#### Work instructions
Within the records below, find the line containing "Here is an image. Segment every instance of right". Reproduce it and each line after it exactly, and nothing else.

Stored data
Start of Block

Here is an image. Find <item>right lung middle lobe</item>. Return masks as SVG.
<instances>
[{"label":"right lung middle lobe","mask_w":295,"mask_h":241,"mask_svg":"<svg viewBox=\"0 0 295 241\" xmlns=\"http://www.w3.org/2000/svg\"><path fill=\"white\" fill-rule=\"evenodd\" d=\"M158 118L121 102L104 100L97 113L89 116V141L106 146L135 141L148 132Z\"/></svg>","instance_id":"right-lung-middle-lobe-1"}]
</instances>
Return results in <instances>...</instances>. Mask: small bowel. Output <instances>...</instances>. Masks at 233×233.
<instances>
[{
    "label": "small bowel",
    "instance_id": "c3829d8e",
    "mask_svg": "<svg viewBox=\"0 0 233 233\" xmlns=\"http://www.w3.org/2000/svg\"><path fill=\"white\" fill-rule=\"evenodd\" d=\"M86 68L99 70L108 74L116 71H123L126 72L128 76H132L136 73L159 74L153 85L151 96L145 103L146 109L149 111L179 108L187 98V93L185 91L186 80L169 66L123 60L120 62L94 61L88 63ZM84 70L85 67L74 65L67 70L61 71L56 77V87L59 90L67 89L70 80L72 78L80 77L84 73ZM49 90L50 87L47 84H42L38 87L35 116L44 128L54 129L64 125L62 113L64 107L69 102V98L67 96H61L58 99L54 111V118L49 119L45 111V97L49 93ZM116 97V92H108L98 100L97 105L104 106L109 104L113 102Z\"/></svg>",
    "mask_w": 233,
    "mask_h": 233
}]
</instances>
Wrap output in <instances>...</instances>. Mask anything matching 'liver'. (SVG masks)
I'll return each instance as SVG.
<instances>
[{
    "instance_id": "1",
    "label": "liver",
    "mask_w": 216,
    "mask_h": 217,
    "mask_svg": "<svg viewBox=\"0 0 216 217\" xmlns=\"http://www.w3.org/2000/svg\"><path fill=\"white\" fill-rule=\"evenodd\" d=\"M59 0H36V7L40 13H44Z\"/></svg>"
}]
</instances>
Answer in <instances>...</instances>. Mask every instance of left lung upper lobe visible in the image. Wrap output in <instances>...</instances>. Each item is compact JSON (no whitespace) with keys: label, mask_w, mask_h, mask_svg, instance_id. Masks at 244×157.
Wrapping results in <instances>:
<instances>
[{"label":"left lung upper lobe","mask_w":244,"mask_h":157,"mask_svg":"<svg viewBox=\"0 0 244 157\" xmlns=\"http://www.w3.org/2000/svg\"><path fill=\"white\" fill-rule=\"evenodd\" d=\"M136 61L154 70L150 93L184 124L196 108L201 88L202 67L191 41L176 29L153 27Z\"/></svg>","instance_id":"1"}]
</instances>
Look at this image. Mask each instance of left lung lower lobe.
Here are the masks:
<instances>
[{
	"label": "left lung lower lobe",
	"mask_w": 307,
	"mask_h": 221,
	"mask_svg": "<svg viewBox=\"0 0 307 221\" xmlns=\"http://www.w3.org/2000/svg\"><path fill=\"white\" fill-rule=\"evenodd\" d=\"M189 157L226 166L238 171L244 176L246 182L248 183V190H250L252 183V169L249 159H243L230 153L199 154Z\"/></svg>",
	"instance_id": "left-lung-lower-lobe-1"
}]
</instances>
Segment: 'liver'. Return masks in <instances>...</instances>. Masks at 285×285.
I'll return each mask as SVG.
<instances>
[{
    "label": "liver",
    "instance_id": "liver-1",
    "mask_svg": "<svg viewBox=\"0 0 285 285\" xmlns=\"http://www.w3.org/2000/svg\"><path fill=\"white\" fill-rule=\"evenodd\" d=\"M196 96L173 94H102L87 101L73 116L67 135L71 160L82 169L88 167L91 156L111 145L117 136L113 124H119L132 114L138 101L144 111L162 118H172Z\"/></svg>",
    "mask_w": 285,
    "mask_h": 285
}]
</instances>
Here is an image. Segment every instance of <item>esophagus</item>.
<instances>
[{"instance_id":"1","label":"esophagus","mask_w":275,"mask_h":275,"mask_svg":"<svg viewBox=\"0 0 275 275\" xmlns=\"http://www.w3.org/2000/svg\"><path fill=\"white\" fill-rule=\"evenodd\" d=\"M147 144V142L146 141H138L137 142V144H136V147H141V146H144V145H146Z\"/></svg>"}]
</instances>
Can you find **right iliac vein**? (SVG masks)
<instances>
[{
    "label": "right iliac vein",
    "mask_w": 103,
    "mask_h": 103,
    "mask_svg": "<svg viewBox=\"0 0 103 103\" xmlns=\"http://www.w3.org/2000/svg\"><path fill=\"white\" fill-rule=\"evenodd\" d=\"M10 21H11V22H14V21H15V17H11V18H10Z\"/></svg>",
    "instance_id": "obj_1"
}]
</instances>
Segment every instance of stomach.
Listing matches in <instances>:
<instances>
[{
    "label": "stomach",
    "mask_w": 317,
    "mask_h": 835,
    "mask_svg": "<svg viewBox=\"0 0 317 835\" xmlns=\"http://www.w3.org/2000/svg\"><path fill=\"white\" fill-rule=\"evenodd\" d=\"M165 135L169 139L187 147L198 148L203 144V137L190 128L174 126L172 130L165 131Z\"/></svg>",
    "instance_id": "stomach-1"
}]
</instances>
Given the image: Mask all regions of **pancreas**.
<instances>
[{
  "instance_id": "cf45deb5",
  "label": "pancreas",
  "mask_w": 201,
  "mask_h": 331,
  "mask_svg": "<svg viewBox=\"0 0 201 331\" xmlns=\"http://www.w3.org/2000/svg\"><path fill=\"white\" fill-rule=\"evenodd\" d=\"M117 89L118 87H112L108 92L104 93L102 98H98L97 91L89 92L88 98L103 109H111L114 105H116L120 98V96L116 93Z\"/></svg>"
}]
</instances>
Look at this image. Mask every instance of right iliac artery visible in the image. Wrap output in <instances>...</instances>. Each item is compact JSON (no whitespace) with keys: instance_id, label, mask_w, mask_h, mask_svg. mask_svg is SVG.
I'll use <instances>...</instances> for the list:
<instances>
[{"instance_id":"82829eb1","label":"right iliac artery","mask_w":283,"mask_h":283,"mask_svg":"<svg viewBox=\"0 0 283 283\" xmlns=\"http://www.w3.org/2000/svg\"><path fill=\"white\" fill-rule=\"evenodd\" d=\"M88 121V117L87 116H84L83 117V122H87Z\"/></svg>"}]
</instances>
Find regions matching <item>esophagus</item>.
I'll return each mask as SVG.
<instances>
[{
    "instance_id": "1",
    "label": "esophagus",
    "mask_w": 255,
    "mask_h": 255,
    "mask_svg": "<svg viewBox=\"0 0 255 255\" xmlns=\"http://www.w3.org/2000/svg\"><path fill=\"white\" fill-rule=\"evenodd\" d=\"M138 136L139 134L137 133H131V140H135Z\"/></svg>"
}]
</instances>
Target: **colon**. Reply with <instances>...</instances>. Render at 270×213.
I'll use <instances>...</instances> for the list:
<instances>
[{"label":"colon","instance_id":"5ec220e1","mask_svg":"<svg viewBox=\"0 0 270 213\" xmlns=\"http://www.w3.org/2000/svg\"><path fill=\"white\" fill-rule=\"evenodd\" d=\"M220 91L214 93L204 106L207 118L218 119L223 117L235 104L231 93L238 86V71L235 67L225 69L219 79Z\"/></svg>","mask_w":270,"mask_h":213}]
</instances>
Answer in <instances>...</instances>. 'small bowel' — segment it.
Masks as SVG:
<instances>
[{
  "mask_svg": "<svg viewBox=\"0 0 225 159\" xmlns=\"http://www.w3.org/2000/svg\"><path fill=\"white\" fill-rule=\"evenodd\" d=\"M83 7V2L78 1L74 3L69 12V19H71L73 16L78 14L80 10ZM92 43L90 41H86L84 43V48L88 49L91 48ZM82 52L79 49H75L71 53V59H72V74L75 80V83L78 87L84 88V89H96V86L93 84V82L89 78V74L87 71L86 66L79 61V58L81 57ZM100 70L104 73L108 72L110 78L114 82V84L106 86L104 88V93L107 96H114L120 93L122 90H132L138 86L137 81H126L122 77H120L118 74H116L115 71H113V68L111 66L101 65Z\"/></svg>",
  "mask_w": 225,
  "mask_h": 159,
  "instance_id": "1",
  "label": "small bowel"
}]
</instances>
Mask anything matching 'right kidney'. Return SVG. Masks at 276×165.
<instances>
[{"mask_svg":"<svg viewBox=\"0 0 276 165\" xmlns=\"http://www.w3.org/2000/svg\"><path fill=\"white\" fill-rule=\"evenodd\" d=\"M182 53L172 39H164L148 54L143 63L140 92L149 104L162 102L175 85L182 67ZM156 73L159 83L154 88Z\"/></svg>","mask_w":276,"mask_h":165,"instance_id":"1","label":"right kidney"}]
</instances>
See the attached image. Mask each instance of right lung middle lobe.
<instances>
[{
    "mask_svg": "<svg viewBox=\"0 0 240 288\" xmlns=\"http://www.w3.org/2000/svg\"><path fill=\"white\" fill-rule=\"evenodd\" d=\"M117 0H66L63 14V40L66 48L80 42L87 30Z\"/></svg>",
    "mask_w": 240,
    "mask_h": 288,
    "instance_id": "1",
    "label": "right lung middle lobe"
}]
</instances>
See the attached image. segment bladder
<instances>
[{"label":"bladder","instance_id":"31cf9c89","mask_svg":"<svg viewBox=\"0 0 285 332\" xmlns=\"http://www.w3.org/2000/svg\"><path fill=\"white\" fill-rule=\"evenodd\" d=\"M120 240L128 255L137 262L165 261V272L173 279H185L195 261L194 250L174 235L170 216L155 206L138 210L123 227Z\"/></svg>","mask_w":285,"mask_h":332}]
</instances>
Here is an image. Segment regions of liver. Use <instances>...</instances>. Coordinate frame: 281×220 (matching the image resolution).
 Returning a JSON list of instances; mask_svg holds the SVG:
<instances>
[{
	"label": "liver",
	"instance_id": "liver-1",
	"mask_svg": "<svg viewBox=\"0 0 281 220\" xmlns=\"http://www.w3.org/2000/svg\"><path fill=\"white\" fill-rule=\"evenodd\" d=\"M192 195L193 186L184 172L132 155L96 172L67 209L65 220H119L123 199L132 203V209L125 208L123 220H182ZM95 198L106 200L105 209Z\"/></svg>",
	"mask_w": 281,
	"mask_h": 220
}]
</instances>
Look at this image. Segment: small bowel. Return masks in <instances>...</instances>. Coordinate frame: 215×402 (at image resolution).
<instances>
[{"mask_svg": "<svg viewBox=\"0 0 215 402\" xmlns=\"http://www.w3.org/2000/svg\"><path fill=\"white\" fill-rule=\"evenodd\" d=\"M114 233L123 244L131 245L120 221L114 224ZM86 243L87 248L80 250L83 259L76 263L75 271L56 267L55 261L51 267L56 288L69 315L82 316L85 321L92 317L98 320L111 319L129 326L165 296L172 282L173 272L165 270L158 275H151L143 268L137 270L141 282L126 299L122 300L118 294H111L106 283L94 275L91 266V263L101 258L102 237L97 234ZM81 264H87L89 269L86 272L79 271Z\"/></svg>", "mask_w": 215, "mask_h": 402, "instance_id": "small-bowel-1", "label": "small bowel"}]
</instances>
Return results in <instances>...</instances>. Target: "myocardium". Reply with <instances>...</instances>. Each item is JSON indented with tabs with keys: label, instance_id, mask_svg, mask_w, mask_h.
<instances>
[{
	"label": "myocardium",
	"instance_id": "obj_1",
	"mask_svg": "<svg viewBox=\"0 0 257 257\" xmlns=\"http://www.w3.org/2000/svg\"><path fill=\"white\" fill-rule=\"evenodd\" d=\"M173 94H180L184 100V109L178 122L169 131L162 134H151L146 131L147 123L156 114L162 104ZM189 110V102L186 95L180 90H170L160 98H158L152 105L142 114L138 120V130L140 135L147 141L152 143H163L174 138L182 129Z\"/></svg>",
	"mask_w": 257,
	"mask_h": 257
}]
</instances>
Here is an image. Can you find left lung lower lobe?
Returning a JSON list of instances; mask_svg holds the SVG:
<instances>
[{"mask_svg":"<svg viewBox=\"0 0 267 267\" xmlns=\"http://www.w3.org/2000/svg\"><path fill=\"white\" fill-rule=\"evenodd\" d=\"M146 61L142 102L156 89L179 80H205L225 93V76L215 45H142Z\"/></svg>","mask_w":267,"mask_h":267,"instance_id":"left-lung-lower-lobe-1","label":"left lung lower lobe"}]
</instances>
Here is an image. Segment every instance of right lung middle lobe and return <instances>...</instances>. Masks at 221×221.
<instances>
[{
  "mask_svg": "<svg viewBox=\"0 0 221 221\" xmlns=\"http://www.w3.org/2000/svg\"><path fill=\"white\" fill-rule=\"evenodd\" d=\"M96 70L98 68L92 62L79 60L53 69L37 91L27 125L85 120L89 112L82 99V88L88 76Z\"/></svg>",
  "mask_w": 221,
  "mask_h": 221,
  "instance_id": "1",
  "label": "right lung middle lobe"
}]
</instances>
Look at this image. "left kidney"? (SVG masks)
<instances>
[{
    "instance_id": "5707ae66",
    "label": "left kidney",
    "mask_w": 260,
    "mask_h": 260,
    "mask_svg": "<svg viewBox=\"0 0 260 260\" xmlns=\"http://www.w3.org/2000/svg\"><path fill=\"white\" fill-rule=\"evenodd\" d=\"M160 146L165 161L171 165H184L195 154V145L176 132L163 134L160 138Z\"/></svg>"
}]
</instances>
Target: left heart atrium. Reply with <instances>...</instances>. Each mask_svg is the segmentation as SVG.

End of Block

#### Response
Here is an image. Segment every instance of right lung middle lobe and return <instances>...</instances>. Masks at 221×221.
<instances>
[{
  "mask_svg": "<svg viewBox=\"0 0 221 221\" xmlns=\"http://www.w3.org/2000/svg\"><path fill=\"white\" fill-rule=\"evenodd\" d=\"M96 70L98 68L92 62L79 60L53 69L37 91L27 125L85 120L89 112L82 99V88L88 76Z\"/></svg>",
  "mask_w": 221,
  "mask_h": 221,
  "instance_id": "1",
  "label": "right lung middle lobe"
}]
</instances>
Look at this image. "left kidney"? (SVG masks)
<instances>
[{
    "instance_id": "5707ae66",
    "label": "left kidney",
    "mask_w": 260,
    "mask_h": 260,
    "mask_svg": "<svg viewBox=\"0 0 260 260\" xmlns=\"http://www.w3.org/2000/svg\"><path fill=\"white\" fill-rule=\"evenodd\" d=\"M160 146L165 161L171 165H184L195 154V145L176 132L163 134L160 138Z\"/></svg>"
}]
</instances>
Target: left heart atrium. Reply with <instances>...</instances>. Each mask_svg is the segmentation as SVG.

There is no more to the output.